ACTION ITEM: Look through the lines below and copy each one that includes "была".

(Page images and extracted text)
-.-.-

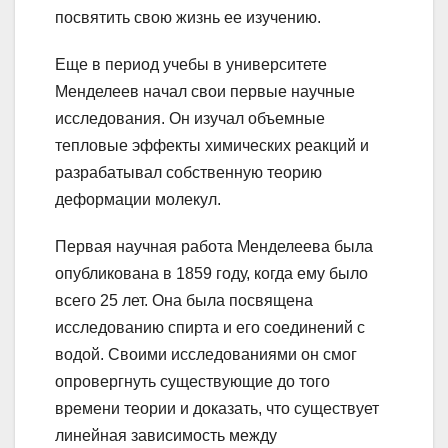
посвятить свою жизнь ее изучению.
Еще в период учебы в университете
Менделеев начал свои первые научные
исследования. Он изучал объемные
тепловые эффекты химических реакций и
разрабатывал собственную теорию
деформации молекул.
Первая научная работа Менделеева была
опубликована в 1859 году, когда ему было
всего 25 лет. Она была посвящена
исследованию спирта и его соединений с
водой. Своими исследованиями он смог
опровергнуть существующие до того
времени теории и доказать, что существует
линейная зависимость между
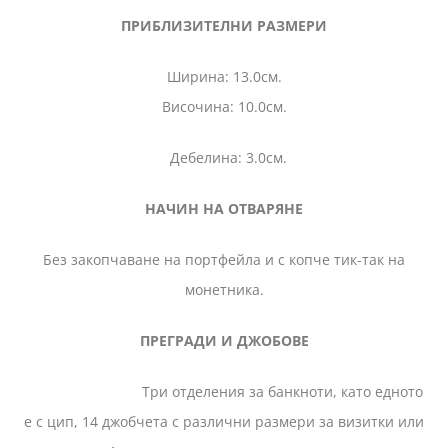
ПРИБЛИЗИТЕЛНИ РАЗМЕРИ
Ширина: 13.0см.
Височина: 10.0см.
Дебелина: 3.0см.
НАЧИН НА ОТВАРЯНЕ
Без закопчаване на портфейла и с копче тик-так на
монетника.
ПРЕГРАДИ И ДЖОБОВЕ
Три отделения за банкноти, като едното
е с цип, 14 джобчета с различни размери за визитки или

-.-.-

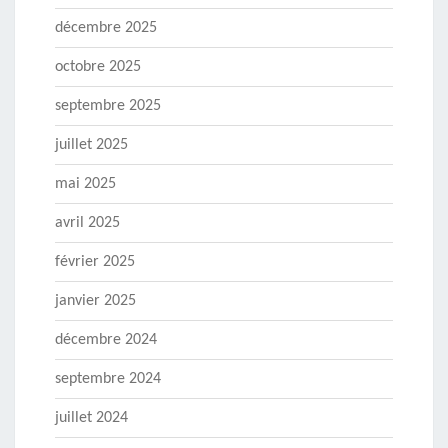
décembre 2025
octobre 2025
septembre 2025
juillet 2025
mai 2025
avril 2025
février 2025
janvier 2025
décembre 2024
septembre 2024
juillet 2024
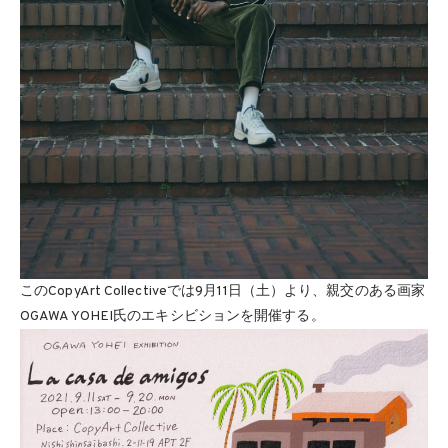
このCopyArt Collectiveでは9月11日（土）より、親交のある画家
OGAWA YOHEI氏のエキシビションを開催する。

-.-.-

RESPONSE:
Первая научная работа Менделеева была
всего 25 лет. Она была посвящена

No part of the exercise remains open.